Latest adult story: The Secrets of Liberty Mountain – Chapter 30
The Society of Sisters and their compound at Liberty Mountain were the pride and joy of Lisa’s existence. She devoted almost every waking hour toward her mission of building an organization that could withstand anything the apocalyptic whims of fate might send our way. The Colony’s boss was an innovator who served both as a leader and also as a follower.
Like the Caesars of old, she had the authority to issue any order necessary to secure the safety of the group. Unlike the dictators of Ancient Rome, her authority was derived from a five-woman executive committee which had the ability to instantly countermand any given order and could remove Lisa from her leadership position without notice.

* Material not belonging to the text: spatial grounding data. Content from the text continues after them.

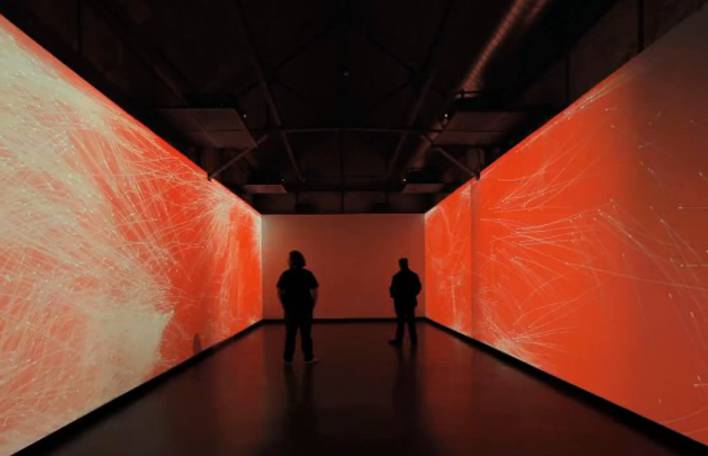 Find the location of a particular element. This screenshot has width=708, height=456. orange walls is located at coordinates (595, 359), (355, 268), (211, 279). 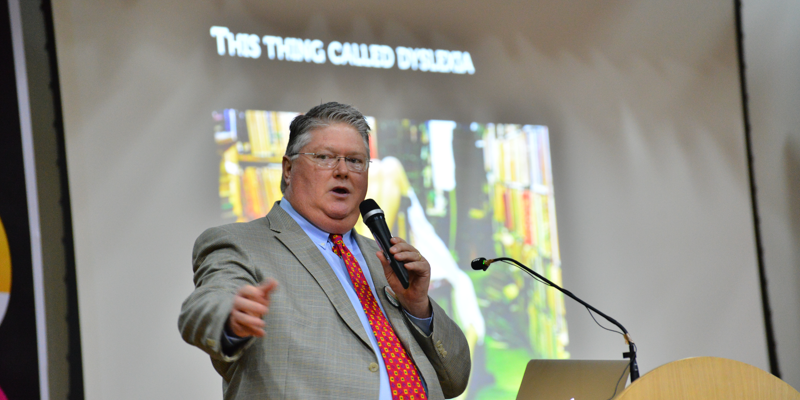 Find the location of a particular element. The width and height of the screenshot is (800, 400). screen is located at coordinates (633, 124). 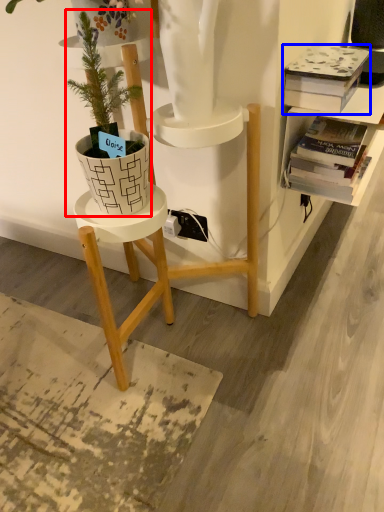 Question: Which point is further to the camera, houseplant (highlighted by a red box) or book (highlighted by a blue box)?

Choices:
 (A) houseplant
 (B) book

Answer: (B) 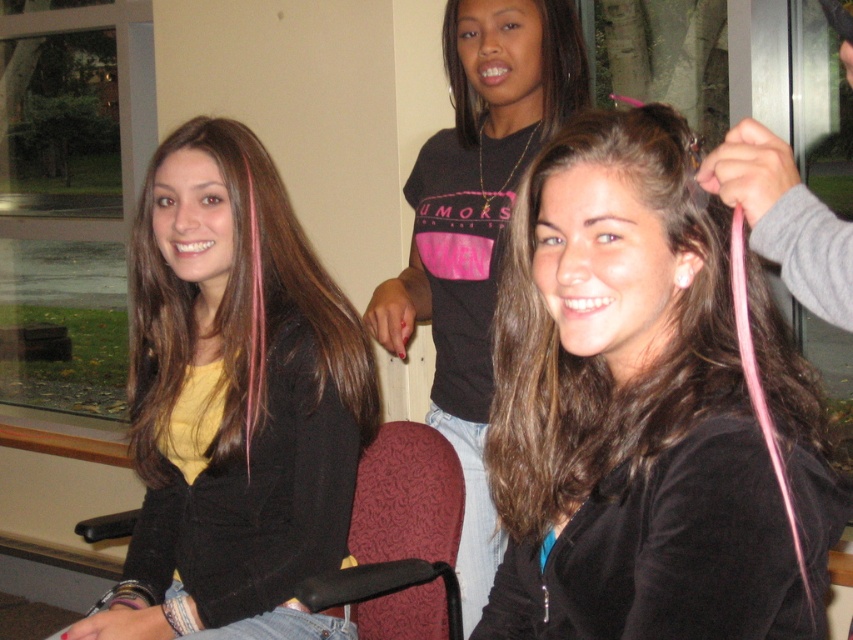 You are taking a photo of the scene described. You want to focus on the person holding an object at point (474, 380) and the other person at point (358, 563). Which of these two points should you focus on first to ensure the closer one is in focus?

You should focus on point (474, 380) first because it is closer to the camera than point (358, 563).

You are standing in the scene and want to locate the matte black shirt at upper center. What are its coordinates?

The coordinates of the matte black shirt at upper center are at point (477, 227). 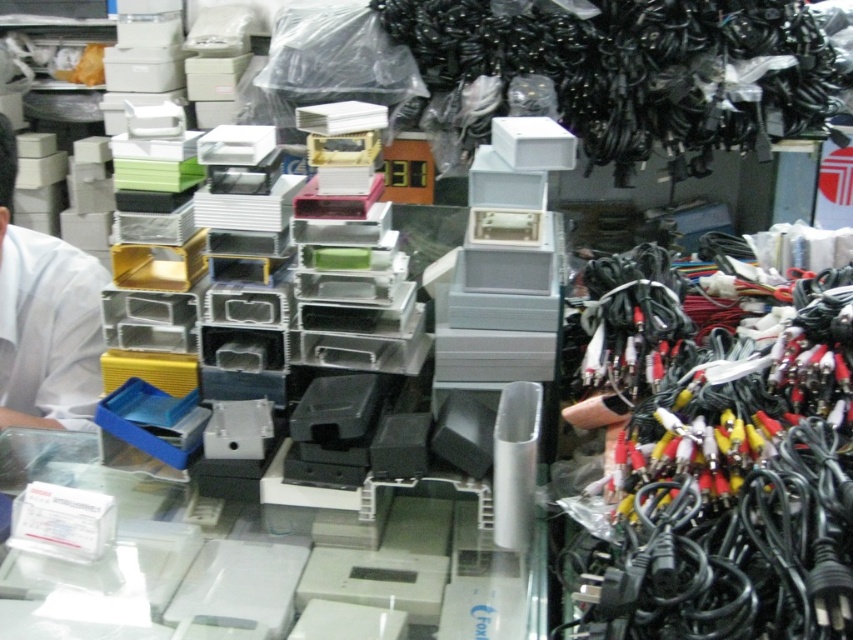 Does black rubber cables at right appear under black rubber cables at upper right?

Yes, black rubber cables at right is below black rubber cables at upper right.

Between black rubber cables at right and black rubber cables at upper right, which one is positioned higher?

Positioned higher is black rubber cables at upper right.

You are a GUI agent. You are given a task and a screenshot of the screen. Output one action in this format:
    pyautogui.click(x=<x>, y=<y>)
    Task: Click on the black rubber cables at right
    
    Given the screenshot: What is the action you would take?
    pyautogui.click(x=724, y=468)

Where is `black rubber cables at right`? The height and width of the screenshot is (640, 853). black rubber cables at right is located at coordinates (724, 468).

Does black rubber cables at upper right have a greater height compared to white matte shirt at left?

In fact, black rubber cables at upper right may be shorter than white matte shirt at left.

The ex-com’s conduct was kept in check by the society’s membership. Under the Society’s charter, any five members of the clan could call a snap election and reshuffle the power deck. The Colony was a tight-knit dictatorship driven by pure-democracy. It reminded me of a snake from ancient mythology devouring its own tail. The net effect of the dynamic, interdependent tension within their compact organizational structure was a remarkably stable form of self-government. Lisa had served as the chief executive officer since the group’s inception.
I was ready to throw myself into the paper shredder head first after spending the first 3 days organizing Lisa’s notes and files.
“What’s the matter; you’re awfully quiet?” Lisa asked as she dropped another stack of documents on the desk in front of me.
“I hate paperwork. Is the stable boy position still open?” I forlornly stared at the mountain of paper as I leaned back in my chair and took a deep sigh.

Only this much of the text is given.